In some instances, the translations are accompanied by cross-cultural explanations: When “The Awful Grandmother” calls the Reyes kids “a bunch of malcriadas,” Lala the narrator explains that “She means ‘badly raised’” (Cisneros, Caramelo 70). After the grandmother has a stroke, Zoila (the mother, who has never gotten along with the grandmother, her mother-in-law) “finally dares to address her the way she feels fit. She calls her “tú,” the familiar “you, “ not “usted,” which is “like bowing” (342). In this way, the reader is provided not only a translation, but also an explanation and context for understanding the nature of authority and power relations as expressed through language within this Spanish-speaking family.

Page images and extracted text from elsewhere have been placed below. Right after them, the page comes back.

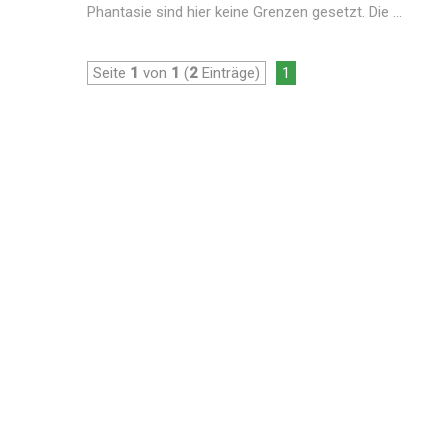
Phantasie sind hier keine Grenzen gesetzt. Die ...
Seite
1
von
1
(
2
Einträge)
1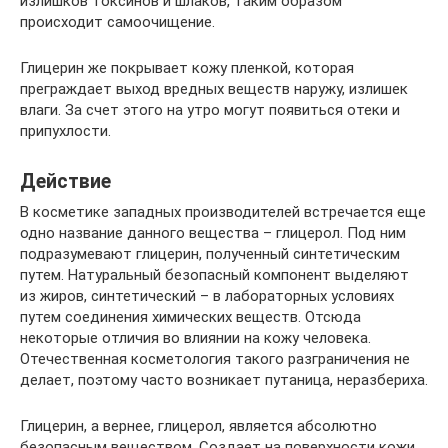
излишков токсинов и шлаков, таким образом
происходит самоочищение.
Глицерин же покрывает кожу пленкой, которая
преграждает выход вредных веществ наружу, излишек
влаги. За счет этого на утро могут появиться отеки и
припухлости.
Действие
В косметике западных производителей встречается еще
одно название данного вещества – глицерол. Под ним
подразумевают глицерин, полученный синтетическим
путем. Натуральный безопасный компонент выделяют
из жиров, синтетический – в лабораторных условиях
путем соединения химических веществ. Отсюда
некоторые отличия во влиянии на кожу человека.
Отечественная косметология такого разграничения не
делает, поэтому часто возникает путаница, неразбериха.
Глицерин, а вернее, глицерол, является абсолютно
безопасным веществом. Создает на поверхности кожи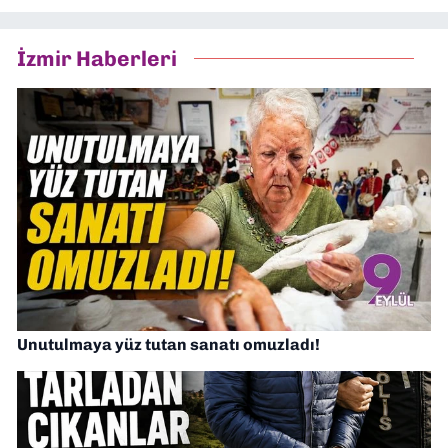
İzmir Haberleri
Unutulmaya yüz tutan sanatı omuzladı!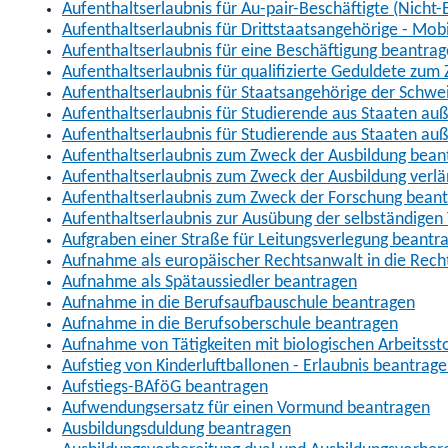
Aufenthaltserlaubnis für Au-pair-Beschäftigte (Nich
Aufenthaltserlaubnis für Drittstaatsangehörige - Mob
Aufenthaltserlaubnis für eine Beschäftigung beantra
Aufenthaltserlaubnis für qualifizierte Geduldete zu
Aufenthaltserlaubnis für Staatsangehörige der Schwe
Aufenthaltserlaubnis für Studierende aus Staaten 
Aufenthaltserlaubnis für Studierende aus Staaten a
Aufenthaltserlaubnis zum Zweck der Ausbildung bean
Aufenthaltserlaubnis zum Zweck der Ausbildung verl
Aufenthaltserlaubnis zum Zweck der Forschung bean
Aufenthaltserlaubnis zur Ausübung der selbständigen 
Aufgraben einer Straße für Leitungsverlegung beantr
Aufnahme als europäischer Rechtsanwalt in die Re
Aufnahme als Spätaussiedler beantragen
Aufnahme in die Berufsaufbauschule beantragen
Aufnahme in die Berufsoberschule beantragen
Aufnahme von Tätigkeiten mit biologischen Arbeitsst
Aufstieg von Kinderluftballonen - Erlaubnis beantrag
Aufstiegs-BAföG beantragen
Aufwendungsersatz für einen Vormund beantragen
Ausbildungsduldung beantragen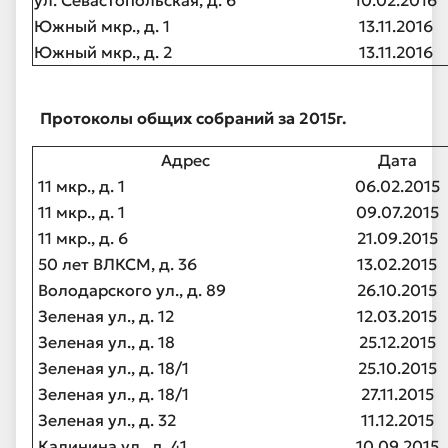
ул. Севастопольская, д. 6
10.02.2016
Южный мкр., д. 1
13.11.2016
Южный мкр., д. 2
13.11.2016
Протоколы общих собраний за 2015г.
Адрес
Дата
11 мкр., д. 1
06.02.2015
11 мкр., д. 1
09.07.2015
11 мкр., д. 6
21.09.2015
50 лет ВЛКСМ, д. 36
13.02.2015
Володарского ул., д. 89
26.10.2015
Зеленая ул., д. 12
12.03.2015
Зеленая ул., д. 18
25.12.2015
Зеленая ул., д. 18/1
25.10.2015
Зеленая ул., д. 18/1
27.11.2015
Зеленая ул., д. 32
11.12.2015
Калинина ул., д. 41
10.09.2015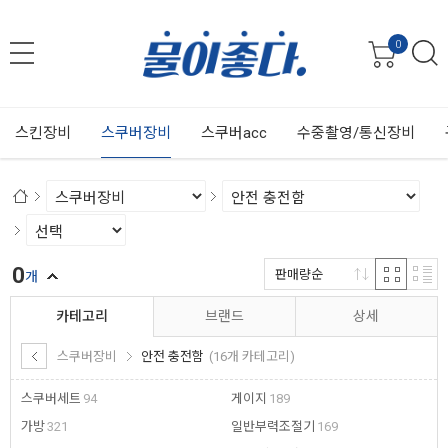
0
스킨장비
스쿠버장비
스쿠버acc
수중촬영/통신장비
0
판매량순
개
카테고리
브랜드
상세
스쿠버장비
안전 충전함
(16개 카테고리)
스쿠버세트
94
게이지
189
가방
321
일반부력조절기
169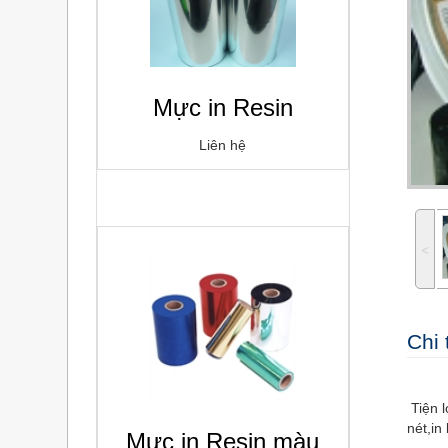
Mực in Resin
Liên hệ
˂
Chi 
Tiện l
nét,i
Mực in Resin màu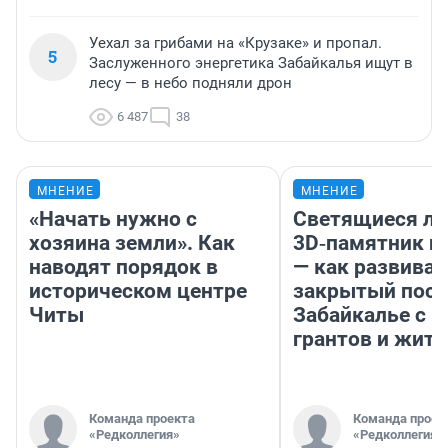
Уехал за грибами на «Крузаке» и пропал.
5
Заслуженного энергетика Забайкалья ищут в
лесу — в небо подняли дрон
6 487
38
МНЕНИЕ
МНЕНИЕ
«Начать нужно с
Светящиеся ла
хозяина земли». Как
3D‑памятник и
наводят порядок в
— как развивае
историческом центре
закрытый посе
Читы
Забайкалье с 
грантов и жите
Команда проекта
Команда проек
«Редколлегия»
«Редколлегия»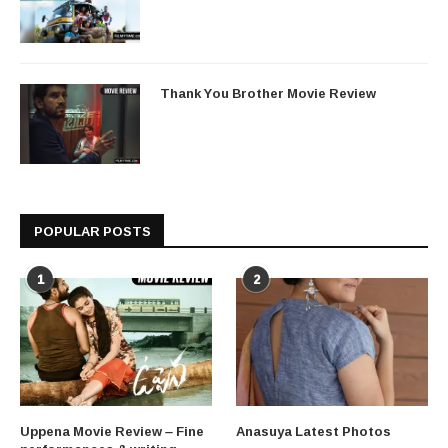
Thank You Brother Movie Review
POPULAR POSTS
1
2
Uppena Movie Review – Fine
Anasuya Latest Photos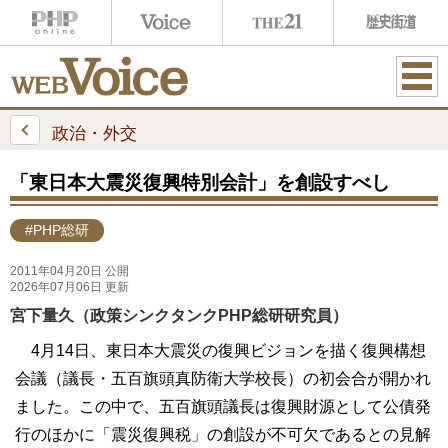
ME
NU
政治・外交
「東日本大震災復興特別会計」を創設すべし
#PHP総研
2011年04月20日 公開
2026年07月06日 更新
宮下量久（政策シンクタンクPHP総研研究員）
4月14日、東日本大震災の復興ビジョンを描く復興構想
会議（議長・五百旗頭真防衛大学校長）の初会合が開かれ
ました。この中で、五百旗頭議長は復興財源として公債発
行のほかに「震災復興税」の創設が不可欠であるとの見解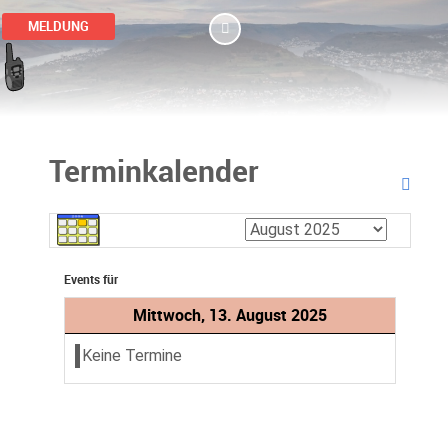
MELDUNG
Terminkalender
Events für
Mittwoch, 13. August 2025
Keine Termine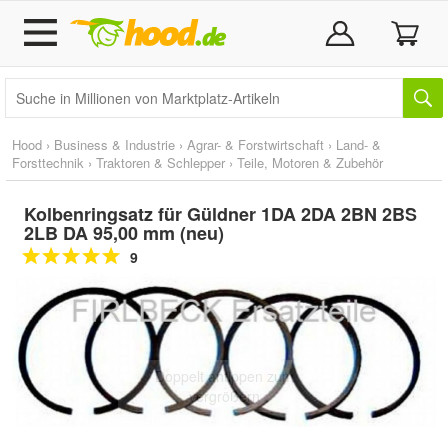
Hood
›
Business & Industrie
›
Agrar- & Forstwirtschaft
›
Land- &
Forsttechnik
›
Traktoren & Schlepper
›
Teile, Motoren & Zubehör
Kolbenringsatz für Güldner 1DA 2DA 2BN 2BS
2LB DA 95,00 mm (neu)
9
Doppelt antippen zum
vergrößern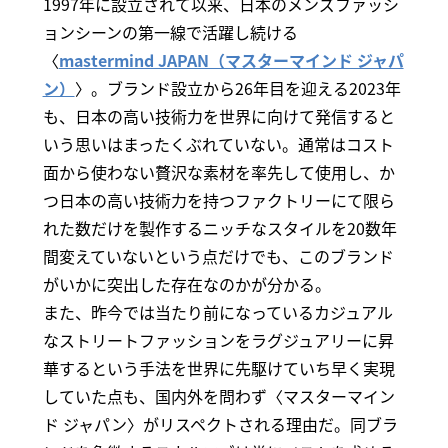
1997年に設立されて以来、日本のメンズファッシ
ョンシーンの第一線で活躍し続ける
〈
mastermind JAPAN（マスターマインド ジャパ
ン）
〉。ブランド設立から26年目を迎える2023年
も、日本の高い技術力を世界に向けて発信すると
いう思いはまったくぶれていない。通常はコスト
面から使わない贅沢な素材を率先して使用し、か
つ日本の高い技術力を持つファクトリーにて限ら
れた数だけを製作するニッチなスタイルを20数年
間変えていないという点だけでも、このブランド
がいかに突出した存在なのかが分かる。
また、昨今では当たり前になっているカジュアル
なストリートファッションをラグジュアリーに昇
華するという手法を世界に先駆けていち早く実現
していた点も、国内外を問わず〈マスターマイン
ド ジャパン〉がリスペクトされる理由だ。同ブラ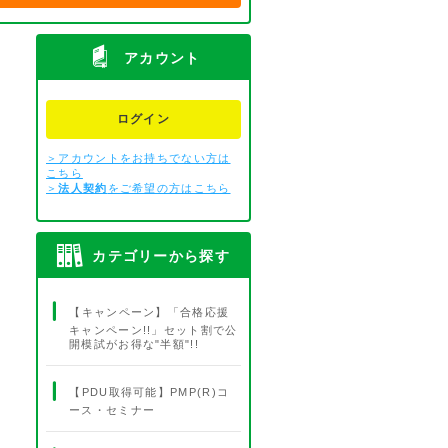
アカウント
ログイン
＞アカウントをお持ちでない方は
こちら
＞
法人契約
をご希望の方はこちら
カテゴリーから探す
【キャンペーン】「合格応援
キャンペーン!!」セット割で公
開模試がお得な"半額"!!
【PDU取得可能】PMP(R)コ
ース・セミナー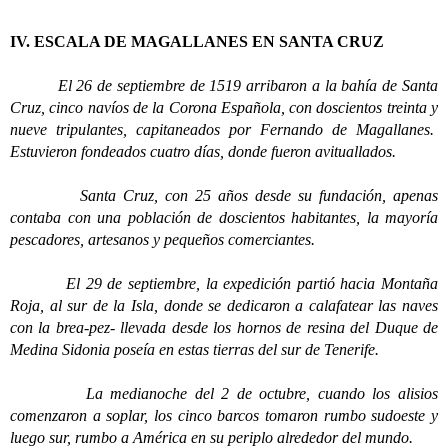
IV. ESCALA DE MAGALLANES EN SANTA CRUZ
El 26 de septiembre de 1519 arribaron a la bahía de Santa
Cruz, cinco navíos de la Corona Española, con doscientos treinta y
nueve tripulantes, capitaneados por Fernando de Magallanes.
Estuvieron fondeados cuatro días, donde fueron avituallados.
Santa Cruz, con 25 años desde su fundación, apenas
contaba con una población de doscientos habitantes, la mayoría
pescadores, artesanos y pequeños comerciantes.
El 29 de septiembre, la expedición partió hacia Montaña
Roja, al sur de la Isla, donde se dedicaron a calafatear las naves
con la brea-pez- llevada desde los hornos de resina del Duque de
Medina Sidonia poseía en estas tierras del sur de Tenerife.
La medianoche del 2 de octubre, cuando los alisios
comenzaron a soplar, los cinco barcos tomaron rumbo sudoeste y
luego sur, rumbo a América en su periplo alrededor del mundo.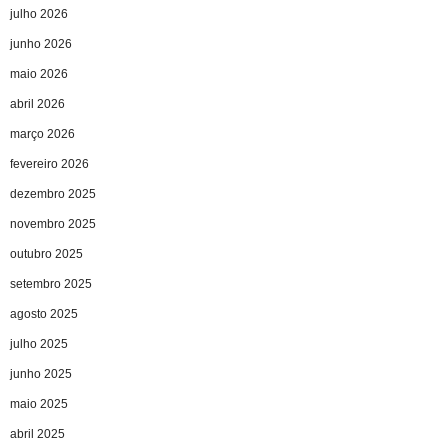
julho 2026
junho 2026
maio 2026
abril 2026
março 2026
fevereiro 2026
dezembro 2025
novembro 2025
outubro 2025
setembro 2025
agosto 2025
julho 2025
junho 2025
maio 2025
abril 2025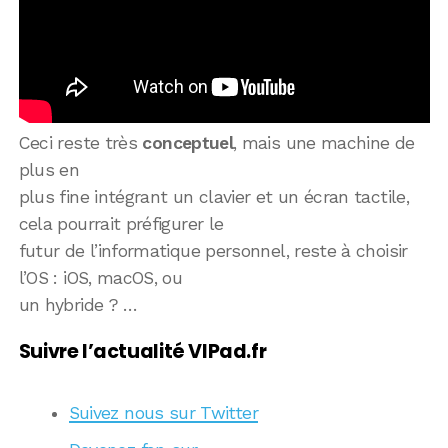
Ceci reste très
conceptuel
, mais une machine de
plus en
plus fine intégrant un clavier et un écran tactile,
cela pourrait préfigurer le
futur de l’informatique personnel, reste à choisir
l’OS : iOS, macOS, ou
un hybride ? …
Suivre l’actualité VIPad.fr
Suivez nous sur Twitter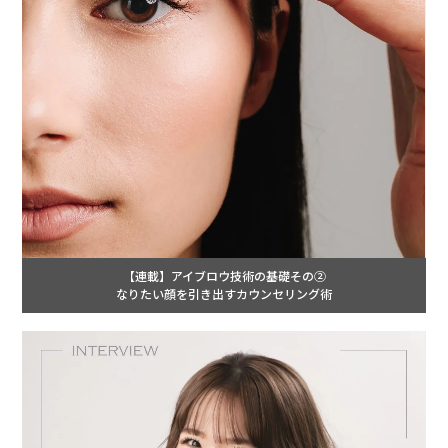
【連載】アイブロウ技術の基礎その②
なりたい顔を引き出すカウンセリング術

These intratextual translations make the text accessible to a monolingual English-speaking readership, while also allowing a bilingual readership to experience the layered nuances on a different level. Through these linguistic experimentations, as well as through the representations of the complex dynamics of culture and gender, Caramelo weaves a densely constructed narrative that makes a significant contribution to the body of southwestern Chicana/o literature.